*Stored records*
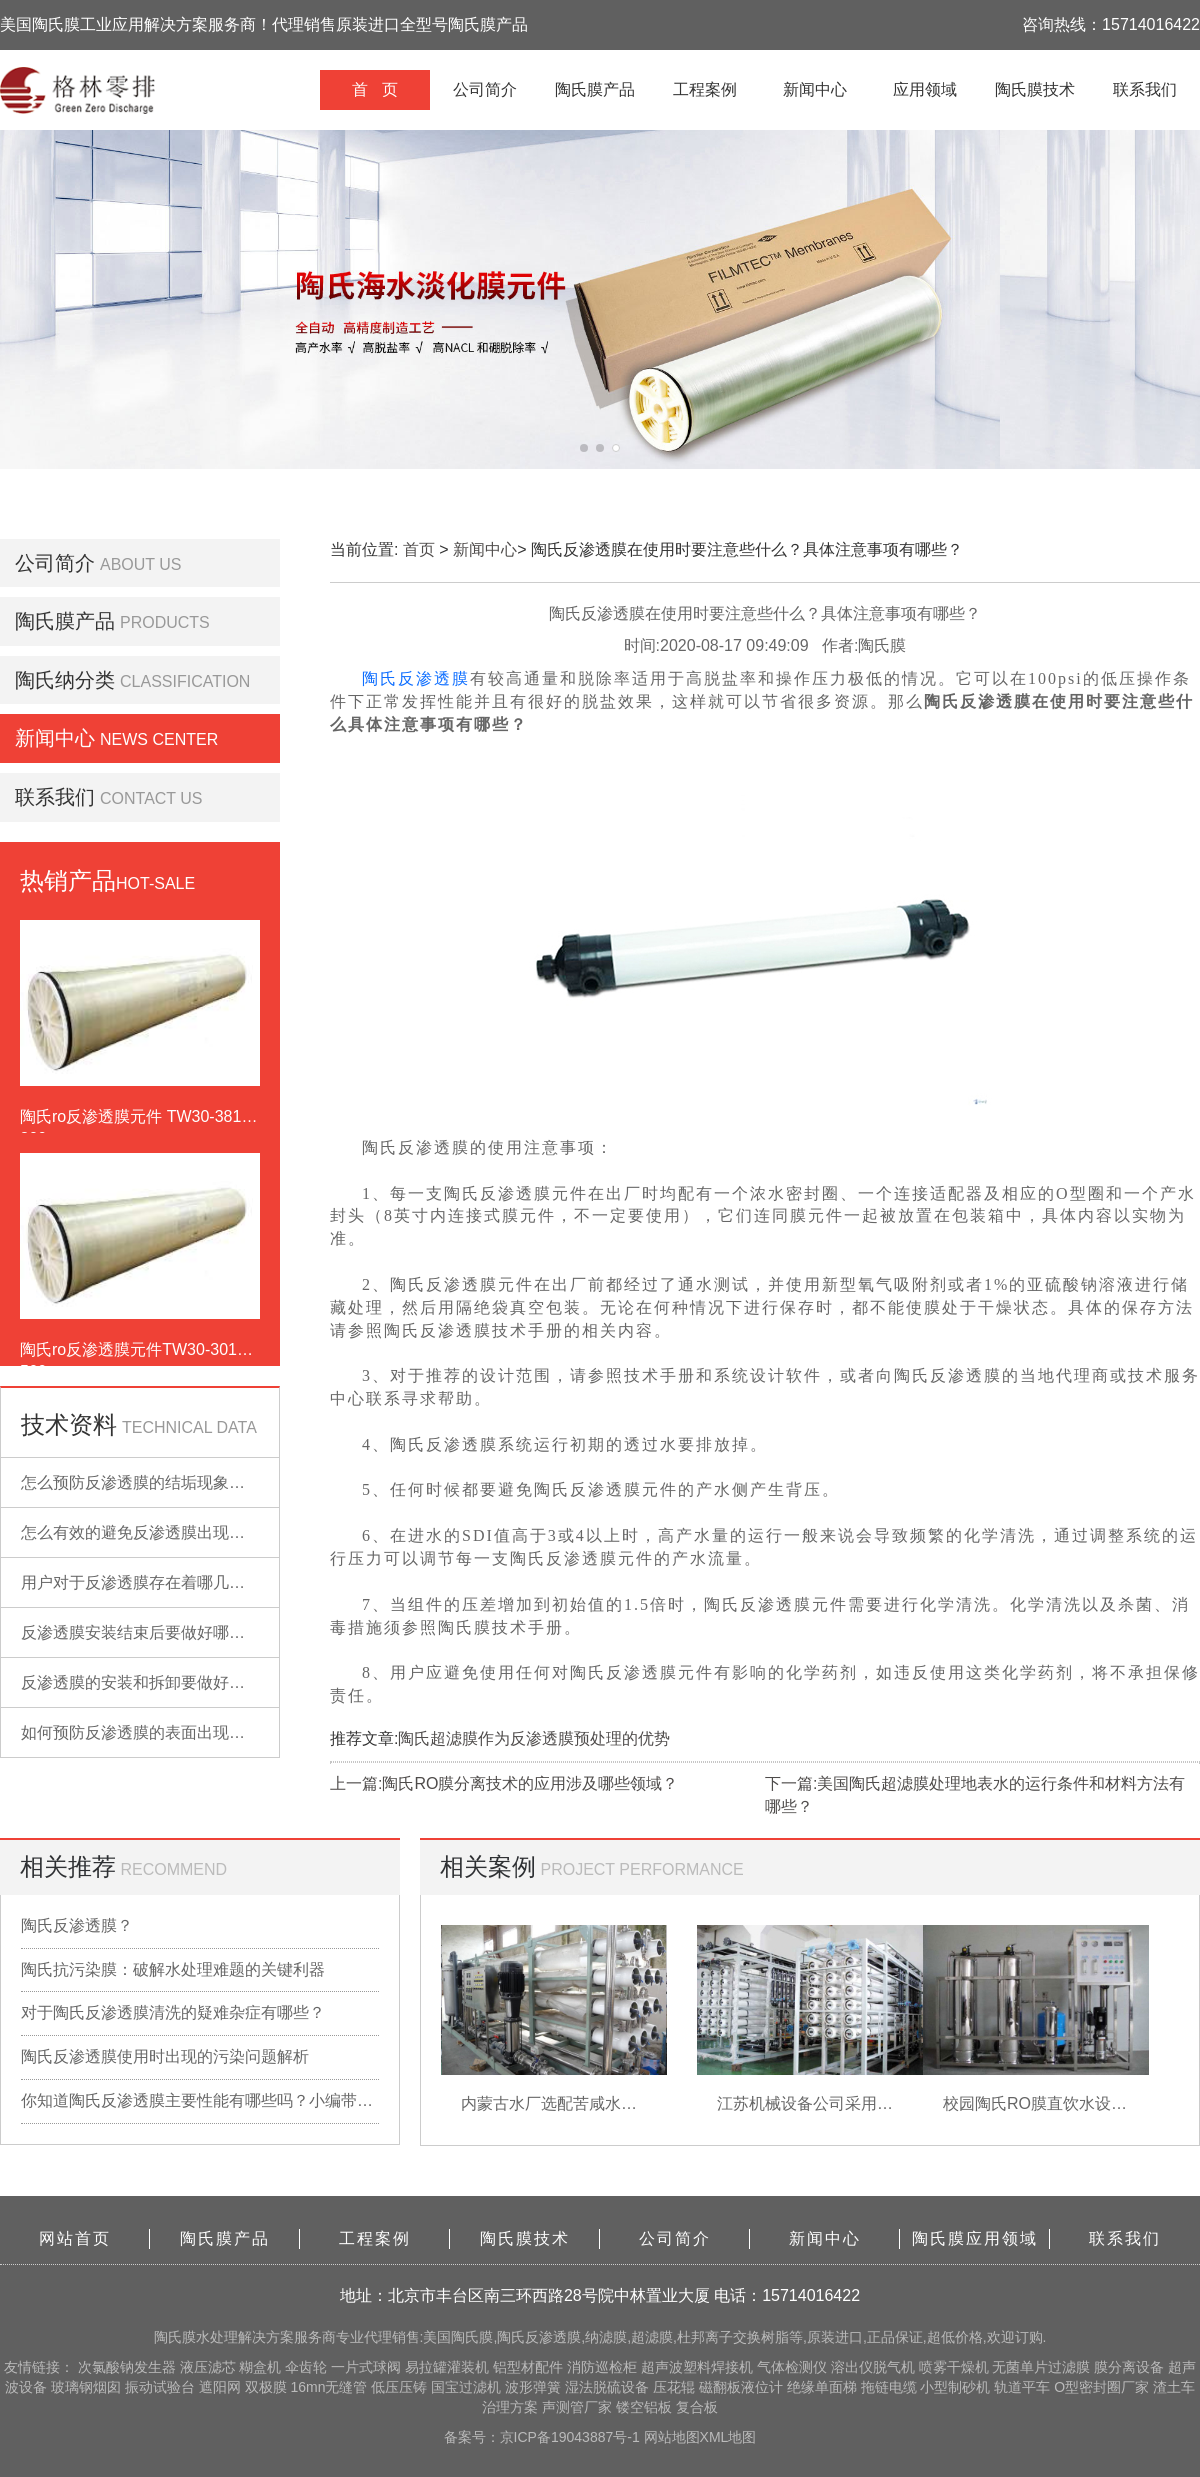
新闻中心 (815, 89)
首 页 (374, 89)
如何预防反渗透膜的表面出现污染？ (149, 1732)
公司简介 (485, 89)
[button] (584, 448)
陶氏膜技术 (1035, 89)
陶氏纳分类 (65, 680)
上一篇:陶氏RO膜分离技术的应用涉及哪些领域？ (504, 1783)
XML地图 (728, 2437)
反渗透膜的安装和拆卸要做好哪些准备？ (165, 1682)
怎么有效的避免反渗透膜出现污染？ (149, 1532)
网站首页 (75, 2238)
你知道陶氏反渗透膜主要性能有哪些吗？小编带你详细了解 (200, 2100)
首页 (419, 549)
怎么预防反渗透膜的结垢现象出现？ (149, 1482)
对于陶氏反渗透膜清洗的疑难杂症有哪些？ (173, 2012)
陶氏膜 (175, 2337)
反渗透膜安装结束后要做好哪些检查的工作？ (181, 1632)
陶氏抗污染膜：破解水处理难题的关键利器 (173, 1969)
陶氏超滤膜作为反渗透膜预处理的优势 (534, 1738)
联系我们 (1145, 89)
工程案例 (705, 89)
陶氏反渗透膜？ (77, 1925)
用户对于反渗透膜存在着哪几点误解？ (157, 1582)
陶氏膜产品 (595, 89)
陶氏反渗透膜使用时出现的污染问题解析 (165, 2056)
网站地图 (672, 2437)
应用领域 (925, 89)
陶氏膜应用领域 (975, 2238)
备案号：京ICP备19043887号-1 (544, 2437)
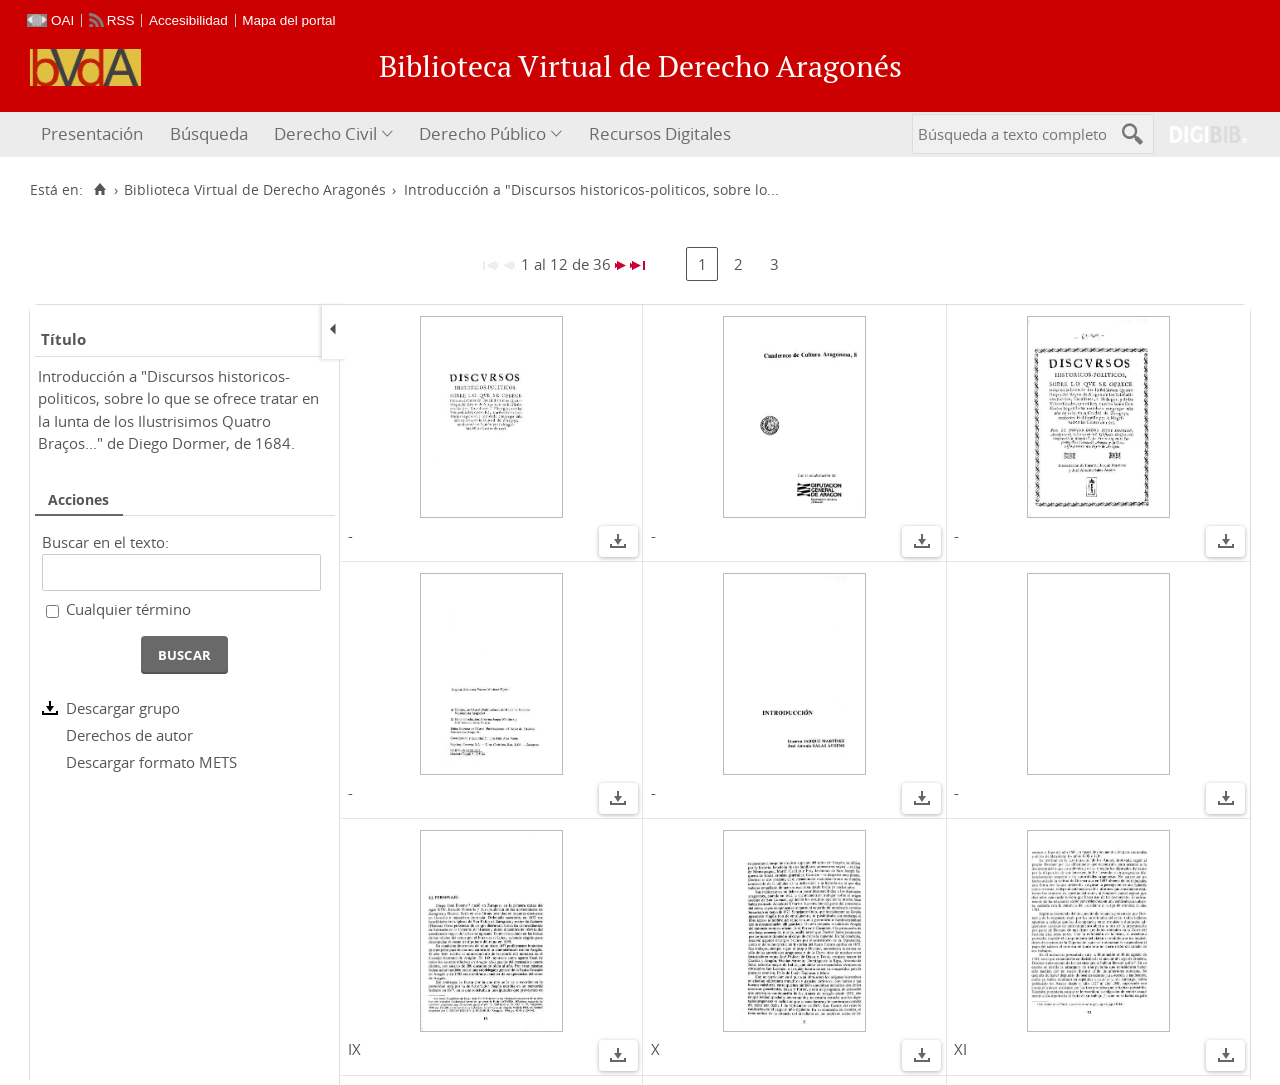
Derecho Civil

*Task*
When you write out the data, keep every line exact and drop the pictures.

*Task answer*
新闻中心 (815, 89)
首 页 (374, 89)
如何预防反渗透膜的表面出现污染？ (149, 1732)
公司简介 (485, 89)
[button] (584, 448)
陶氏膜技术 (1035, 89)
陶氏纳分类 (65, 680)
上一篇:陶氏RO膜分离技术的应用涉及哪些领域？ (504, 1783)
XML地图 (728, 2437)
反渗透膜的安装和拆卸要做好哪些准备？ (165, 1682)
怎么有效的避免反渗透膜出现污染？ (149, 1532)
网站首页 (75, 2238)
你知道陶氏反渗透膜主要性能有哪些吗？小编带你详细了解 (200, 2100)
首页 (419, 549)
怎么预防反渗透膜的结垢现象出现？ (149, 1482)
对于陶氏反渗透膜清洗的疑难杂症有哪些？ (173, 2012)
陶氏膜 (175, 2337)
反渗透膜安装结束后要做好哪些检查的工作？ (181, 1632)
陶氏抗污染膜：破解水处理难题的关键利器 (173, 1969)
陶氏超滤膜作为反渗透膜预处理的优势 (534, 1738)
联系我们 (1145, 89)
工程案例 (705, 89)
陶氏反渗透膜？ (77, 1925)
用户对于反渗透膜存在着哪几点误解？ (157, 1582)
陶氏膜产品 (595, 89)
陶氏反渗透膜使用时出现的污染问题解析 (165, 2056)
网站地图 (672, 2437)
应用领域 (925, 89)
陶氏膜应用领域 (975, 2238)
备案号：京ICP备19043887号-1 (544, 2437)
Derecho Civil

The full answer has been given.